Article submission to Under the Same Sky magazine

Feb 01, 2015 19:05

I was recently asked to submit an article on the subject of "past love relationship" for Under the Same Sky magazine. I don't consider myself a writer, but I said yes. I don't know if it will be published, but I'll put it here for posterity.

++++++

I met you in the summer I was 19. I had recently moved to a large city in a new state. A friend had asked me to drive to her boyfriend’s graduation four hours away in Small Town, Texas. I was eager to explore the region and visit with my friends. I’d never seen anything like the beautiful pines, twisting live oaks, cactus flowers and large, ramshackle houses with American flags that were peppered along bumpy back roads.

I was introduced to you when I arrived. I was wearing a turquoise T-shirt and like many other aeronautical majors, you wore mirrored aviators that didn’t let me see your eyes. You were beautiful, tall, athletic. I knew right in that moment you were mine.

After the ceremony we went to my hotel room and watched MTV. I was laying on the floor with my legs stretched up toward the tv and you asked if I was a runner, I said I was, and you said you were too. You asked me if I wanted to go for a drive - of course, you had a red sports car. We lit up cigars on the banks of the Sabine, telling stories of alligator gar and laughing about things we knew were coming. It was easy to be together, the way we instinctively turned our heads to spit out the window in sync on a bridge, the current running between us.

The next day I said goodbye and gave you my phone number. You promised to call, but when I arrived home hours later there was an email waiting for me instead. You said you liked the sparkle in my eyes and the way I laughed. You asked if you could come visit the next weekend - you had walked in graduation, but still had 4 months left of school.
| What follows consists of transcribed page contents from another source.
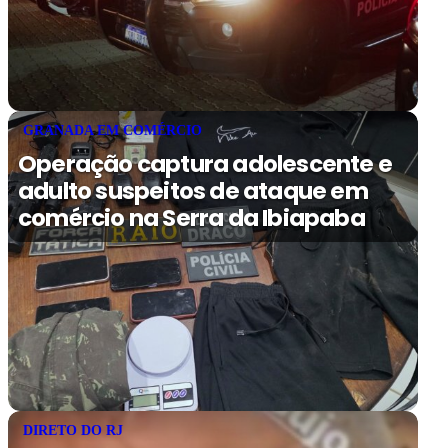
GRANADA EM COMÉRCIO
Operação captura adolescente e
adulto suspeitos de ataque em
comércio na Serra da Ibiapaba
DIRETO DO RJ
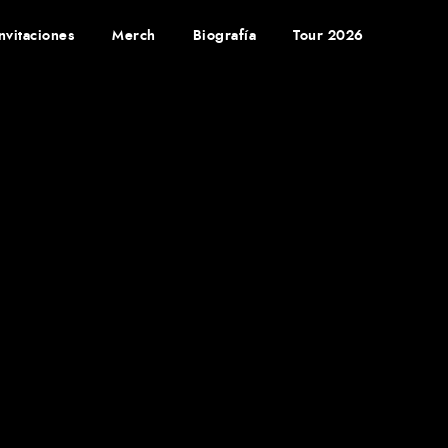
Invitaciones
Merch
Biografía
Tour 2026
We made arrangements to go camping together the next weekend. When we met at the campground by the lake, it was as if we had known each other for years. Late that night, when I said I was cold, you got a sleeping bag from your car and wrapped it around me, in one smooth movement leaning in to kiss me at the same time. I’d been kissed before, but not like this - not like fireworks burning a hole straight to my heart. This was magic, this was the thing you dream about.

We were inseparable from then on. We drove to see each other twice a month. Sometimes we met elsewhere. Sometimes you flew to see me. Once I got up at 3am to drive from my house to yours, to surprise you with breakfast. I made eggs, then you took me flying and pulled one too many G’s - I vomited all over the cockpit. You felt bad and cleaned it up. I didn’t eat eggs for a while after that.
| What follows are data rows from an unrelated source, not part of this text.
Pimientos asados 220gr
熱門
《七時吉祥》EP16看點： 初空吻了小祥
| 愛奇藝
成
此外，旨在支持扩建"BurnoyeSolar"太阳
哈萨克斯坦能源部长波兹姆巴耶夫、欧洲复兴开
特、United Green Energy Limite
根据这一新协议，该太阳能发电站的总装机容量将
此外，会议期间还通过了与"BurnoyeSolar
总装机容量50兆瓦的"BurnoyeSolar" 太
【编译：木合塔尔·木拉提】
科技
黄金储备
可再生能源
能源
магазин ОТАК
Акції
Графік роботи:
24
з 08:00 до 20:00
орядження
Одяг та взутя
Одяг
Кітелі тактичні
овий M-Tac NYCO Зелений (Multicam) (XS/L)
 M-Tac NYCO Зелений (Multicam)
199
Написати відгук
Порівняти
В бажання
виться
We called each other our cosmic twin. We whispered to each other late at in night in our beds. We listened to Radiohead and U2 incessantly. We had sex. You bought me a tiny diamond ring. We jumped off bridges in the middle of the night, into the dark Sabine. No one understood us like the way we understood each other. I didn’t care how dangerous any of it was, because I was so happy. For the first time, I felt loved.
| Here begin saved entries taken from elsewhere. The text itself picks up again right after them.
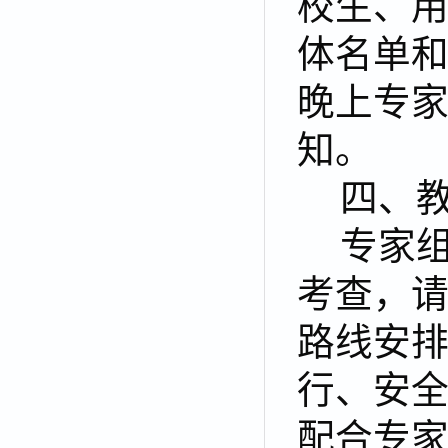
校生、
体名单和
晚上专
知。
四、
专家
考查，
路线安
行、安
配合专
A year later, you were teaching at the college you’d attended and needed to find someone to apprentice with in order to study for your commercial pilot’s license. I wanted you to move towards me, you wanted to move to another city hours away. I didn’t want to move, and I was hurt that you wouldn’t be near me. I started to feel distant from you and wondered if you wanted more distance between us. We began to argue with no resolution. I would get outrageously angry with you and hang up the phone and not answer when you called back, crying while listening to you leave pleading messages on my answering machine. I started to feel suspicious about your intentions for our future and you called me crazy.

You complained about my messy bedroom and said you didn’t want a messy wife. (In your defense, my bedroom was a serious wreck all the time). You said that it seemed like I was losing it, I was going nuts. I was seeing things in the night and feeling scared. I thought maybe I was losing it. You had password locked files on your laptop and you wouldn’t tell me what was in them. “There, there” you’d say, patting me on the head, “Don’t you worry your pretty little head about it.” And because I thought I knew you, because I thought you knew me, because I felt protected by you, I tried not to worry about it. I tried not to worry. I was worried.

The pendulum had swung.

A year and a half after we began, it was over. You sent me an email. “In with a bang, out with a whisper, Vee” you wrote in one of your last emails to me. I cried for weeks. It felt like the pain of losing you would never end. It didn’t, really. Months later I found out you were engaged to someone else. You called me crying weeks before the wedding and asked if I would move to your new city with you, try again. I asked how it would be different - would it be different? - why would we just try to do the same thing again? I asked you if loved your fiance. “No one is like you, Vee. It’s not the same.” I felt bad for her and angry at you.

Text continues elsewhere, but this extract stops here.